Cache Security: Authentication and Authorization
NCache provides security with authentication and authorization built into the product. NCache categorizes the users based on the two different levels of security as follows:
- User for Cache Security: These users are authorized to perform cache level operations. This "user" is defined at the cache level and is populated in the cache configuration file.
- User for Node Security: These users are authorized to perform any management and configuration related operations on a cluster node. This "user" is defined at cache server level and is populated in the security configuration file.
Authentication
NCache security ensures that only authorized users are granted access either for cache usage or for administration. All other connections are rejected. NCache security mechanism works with any LDAP supported Directory Services. When NCache security is enabled, all the connections to the cache cluster must be authenticated first against LDAP Directory at the cache server.
You need to provide credentials at the time of establishing a connection to the cache. These credentials include your User Name, Distinguished Name (DN), and Password. If your credentials are not authenticated, your connection request is denied. You need to specify user credentials in the following places based on the security level.
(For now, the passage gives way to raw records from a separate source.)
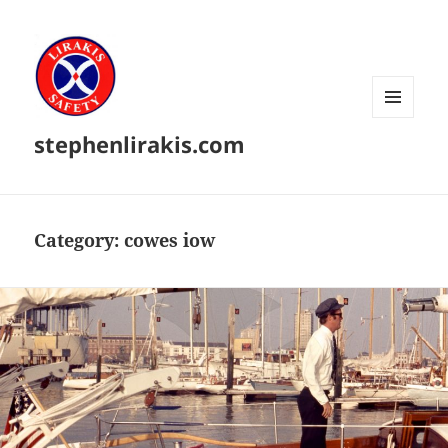
MENU
stephenlirakis.com
AND
WIDGETS
Category:
cowes iow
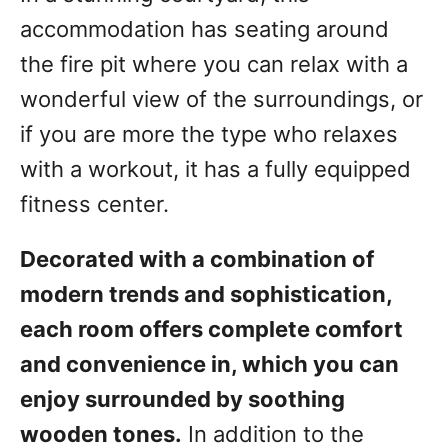
accommodation has seating around
the fire pit where you can relax with a
wonderful view of the surroundings, or
if you are more the type who relaxes
with a workout, it has a fully equipped
fitness center.
Decorated with a combination of
modern trends and sophistication,
each room offers complete comfort
and convenience in, which you can
enjoy surrounded by soothing
wooden tones.
In addition to the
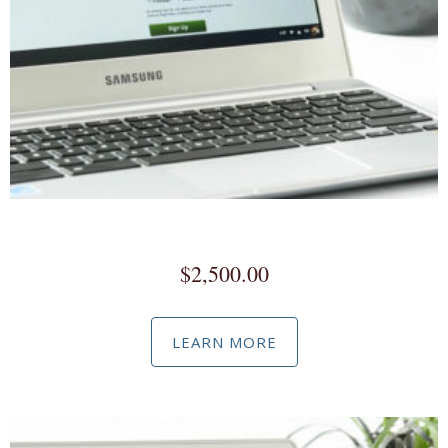
Facebook / Instagram Business Manager Set-Up
$
2,500.00
LEARN MORE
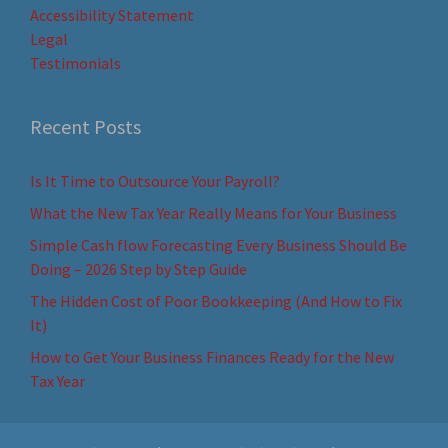
Accessibility Statement
Legal
Testimonials
Recent Posts
Is It Time to Outsource Your Payroll?
What the New Tax Year Really Means for Your Business
Simple Cash flow Forecasting Every Business Should Be
Doing – 2026 Step by Step Guide
The Hidden Cost of Poor Bookkeeping (And How to Fix
It)
How to Get Your Business Finances Ready for the New
Tax Year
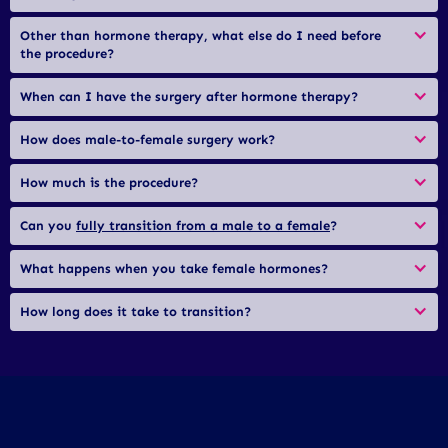
Other than hormone therapy, what else do I need before 
the procedure?
When can I have the surgery after hormone therapy?
How does male-to-female surgery work?
How much is the procedure?
Can you 
fully transition from a male to a female
?
What happens when you take female hormones?
How long does it take to transition?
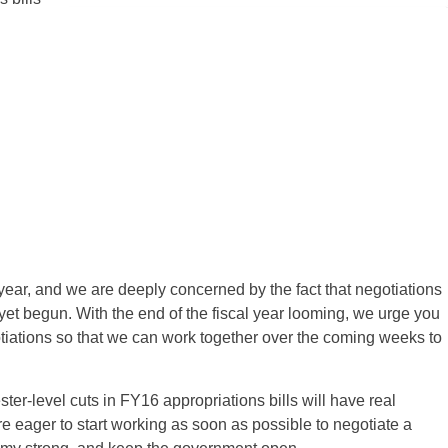
 year, and we are deeply concerned by the fact that negotiations
yet begun. With the end of the fiscal year looming, we urge you
tiations so that we can work together over the coming weeks to
ster-level cuts in FY16 appropriations bills will have real
e eager to start working as soon as possible to negotiate a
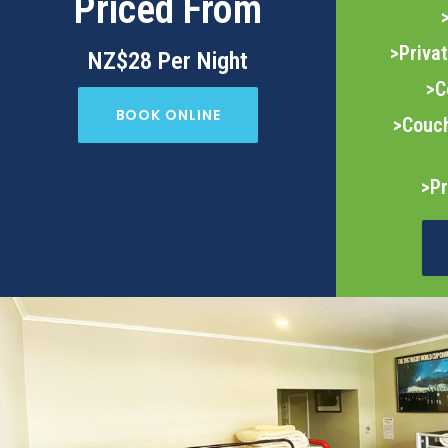
Priced From
>Priva
NZ$28 Per Night
>C
BOOK ONLINE
>Couch
>Pr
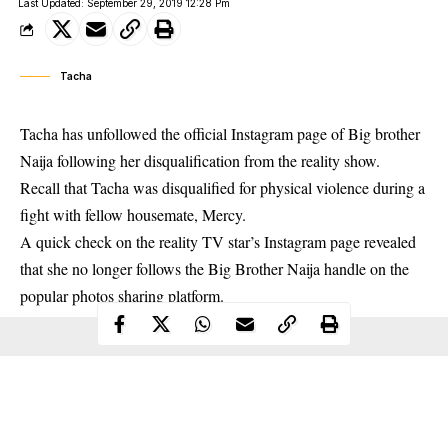
Last Updated: September 29, 2019 12:28 Pm
Tacha
Tacha has unfollowed the official Instagram page of Big brother
Naija following her disqualification from the reality show.
Recall that
Tacha
was disqualified for physical violence during a
fight with fellow housemate, Mercy.
A quick check on the reality TV star’s Instagram page revealed
that she no longer follows the Big Brother Naija handle on the
popular photos sharing platform.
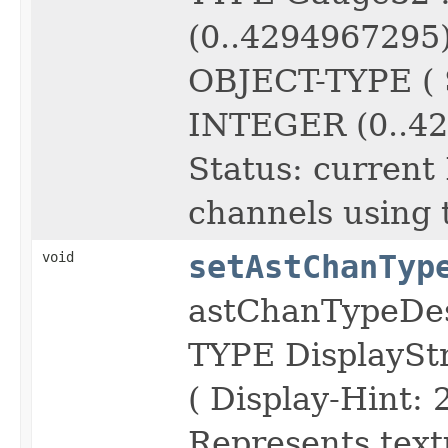
(0..4294967295
OBJECT-TYPE ( 
INTEGER (0..42
Status: current
channels using 
void
setAstChanTyp
astChanTypeDe
TYPE DisplayS
( Display-Hint: 
Represents text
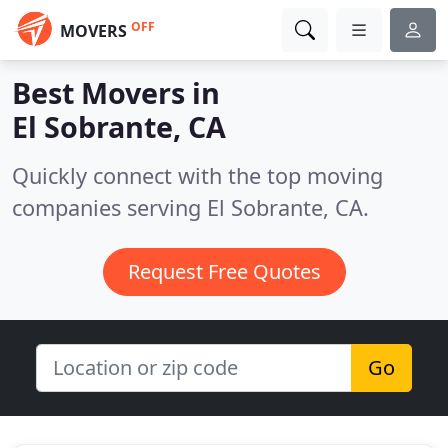
OFF
MOVERS
Best Movers in
El Sobrante, CA
Quickly connect with the top moving
companies serving El Sobrante, CA.
Request Free Quotes
Go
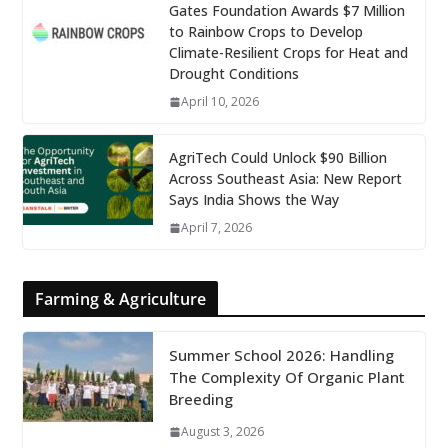
Gates Foundation Awards $7 Million
to Rainbow Crops to Develop
Climate-Resilient Crops for Heat and
Drought Conditions
April 10, 2026
AgriTech Could Unlock $90 Billion
Across Southeast Asia: New Report
Says India Shows the Way
April 7, 2026
Farming & Agriculture
Summer School 2026: Handling
The Complexity Of Organic Plant
Breeding
August 3, 2026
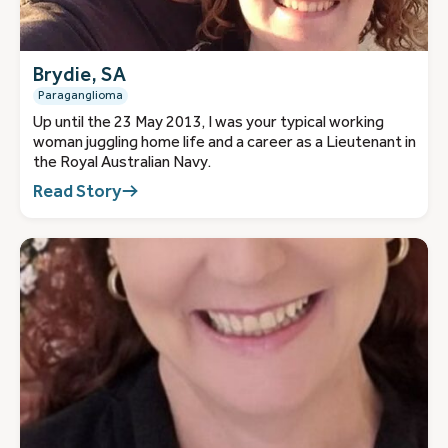
Brydie, SA
Paraganglioma
Up until the 23 May 2013, I was your typical working
woman juggling home life and a career as a Lieutenant in
the Royal Australian Navy.
Read Story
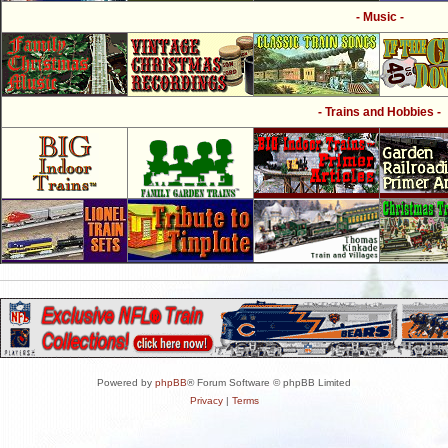
- Music -
- Trains and Hobbies -
Powered by
phpBB
® Forum Software © phpBB Limited
Privacy
|
Terms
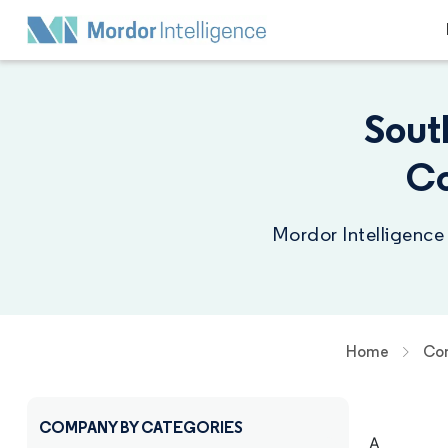
Sout
Co
Mordor Intelligence
Home
Com
COMPANY BY CATEGORIES
A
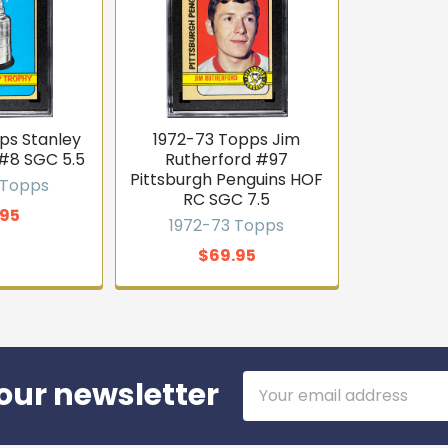
ps Stanley
1972-73 Topps Jim
#8 SGC 5.5
Rutherford #97
Pittsburgh Penguins HOF
 Topps
RC SGC 7.5
.95
1972-73 Topps
$69.95
Email
our newsletter
Address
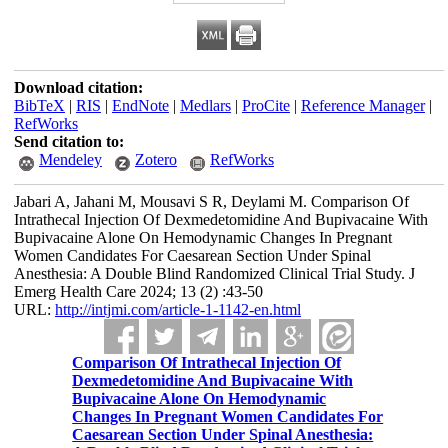
Download citation:
BibTeX
|
RIS
|
EndNote
|
Medlars
|
ProCite
|
Reference Manager
|
RefWorks
Send citation to:
Mendeley
Zotero
RefWorks
Jabari A, Jahani M, Mousavi S R, Deylami M. Comparison Of
Intrathecal Injection Of Dexmedetomidine And Bupivacaine With
Bupivacaine Alone On Hemodynamic Changes In Pregnant
Women Candidates For Caesarean Section Under Spinal
Anesthesia: A Double Blind Randomized Clinical Trial Study. J
Emerg Health Care 2024; 13 (2) :43-50
URL:
http://intjmi.com/article-1-1142-en.html
Comparison Of Intrathecal Injection Of
Dexmedetomidine And Bupivacaine With
Bupivacaine Alone On Hemodynamic
Changes In Pregnant Women Candidates For
Caesarean Section Under Spinal Anesthesia:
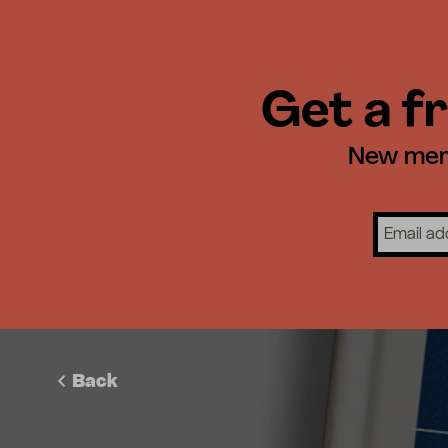
Get a fr
New memb
Back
- Cache Level: For cache level security, LDAP host and admin information can be added to config.ncconf as follows:
<security enable-security="True">
<ldap host="yourprimarydomain" port="389"/>
<ldap-secondary host="yoursecondarydomain" port="389"/>
<user id="john_smith" dn="CN=John Smith,OU=admin,DC=yourdomain,DC=org"/>
</security>You can also configure cache level security using NCache Web Manager or PowerShell.
Furthermore, you can enable cache security by calling the GetCache() method from your application. This method requires you to enter your user name and password for authentication. An example of how to call this method with the required user credentials is shown below
CacheConnectionOptions cacheConnectionOptions = new CacheConnectionOptions();
// Required Connection Options Here
// Specify User Credentials to Enable Security Through GetCache API
cacheConnectionOptions.UserCredentials = new Credentials("john_smith", "password");
ICache cache = CacheManager.GetCache("myCache", cacheConnectionOptions);<cache-security enabled="True">
<ldap host="yourprimarydomain" port="389"/>
<ldap-secondary host="yoursecondarydomain" port="389"/>
<administrators>
<admin id="john_smith" dn="CN=John Smith,OU=admin,DC=yourdomain,DC=org"/>
</administrators>
</cache-security>You can also configure security for server nodes using NCache Web Manager or PowerShell.
Authorization
After NCache authenticates a connection to the cache successfully, it checks NCache configuration files at the cache server to authorize this connection. Once a connection is authenticated against the active directory, it is authorized either from config.ncconf or security.ncconf based on cache level or node level security, respectively.
You can specify authorization information through NCache management tools at the time of enabling security. You can then add additional "users" or "admins" to the security authorization as needed.